Start of Input

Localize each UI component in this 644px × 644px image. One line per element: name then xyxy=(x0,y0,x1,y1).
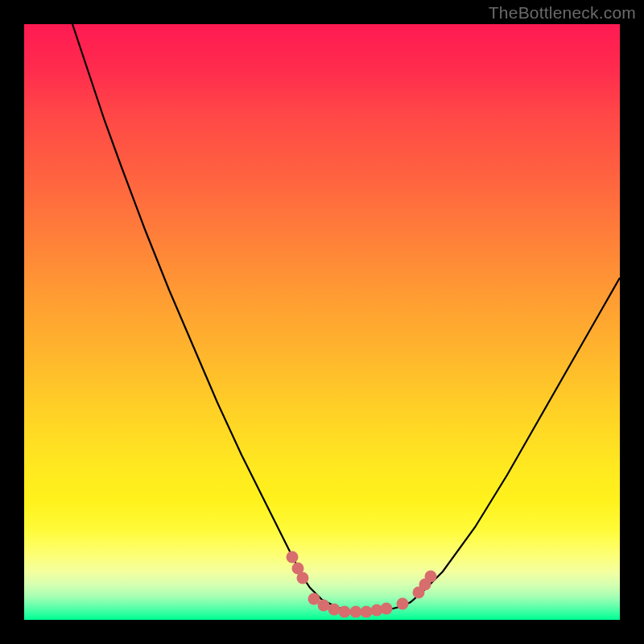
curve-marker xyxy=(318,600,330,612)
plot-area xyxy=(24,24,620,620)
bottleneck-curve xyxy=(72,24,620,612)
curve-marker xyxy=(425,571,437,583)
curve-marker xyxy=(328,604,341,616)
watermark-label: TheBottleneck.com xyxy=(489,3,636,23)
curve-marker xyxy=(287,551,299,564)
chart-frame: TheBottleneck.com xyxy=(0,0,644,644)
curve-svg xyxy=(24,24,620,620)
curve-marker xyxy=(361,606,373,618)
curve-marker xyxy=(350,606,362,618)
curve-marker xyxy=(397,598,409,610)
curve-marker xyxy=(339,606,351,618)
curve-marker xyxy=(297,572,309,584)
curve-marker xyxy=(381,603,393,615)
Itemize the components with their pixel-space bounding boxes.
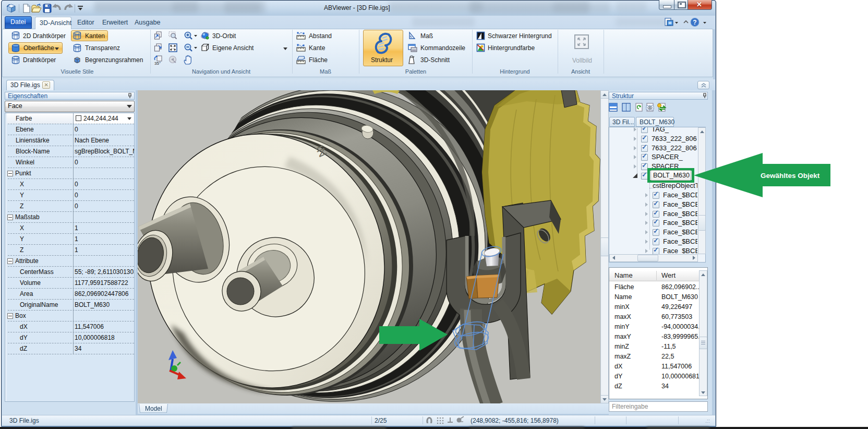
svg-text:35°: 35° [154,61,161,65]
svg-text:?: ? [693,19,696,26]
svg-text:Gewähltes Objekt: Gewähltes Objekt [761,172,820,180]
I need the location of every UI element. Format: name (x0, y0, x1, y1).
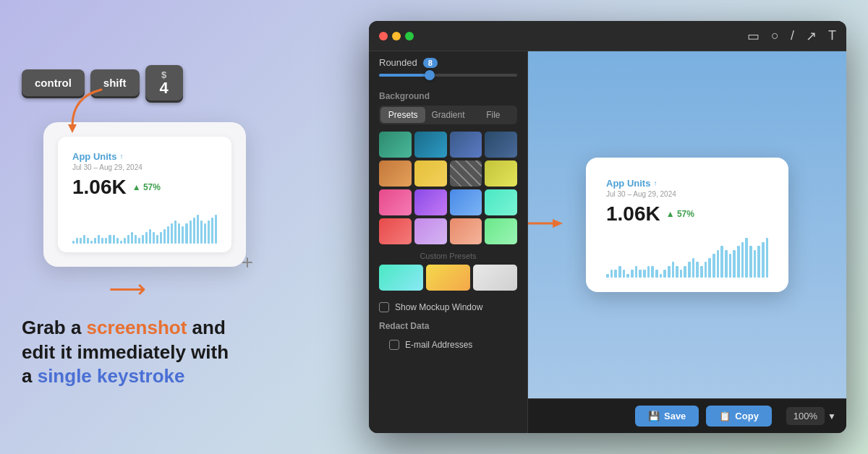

End of Input

**Activity:** Set down exactly, and only, the lines from the one holding "Itemize the components" to the end of the records above, leaving every picture out.

**Solution:**
Itemize the components with their pixel-space bounding boxes.
svg-text:35°: 35° [154,61,161,65]
svg-text:?: ? [693,19,696,26]
svg-text:Gewähltes Objekt: Gewähltes Objekt [761,172,820,180]
I need the location of every UI element. Format: name (x0, y0, x1, y1).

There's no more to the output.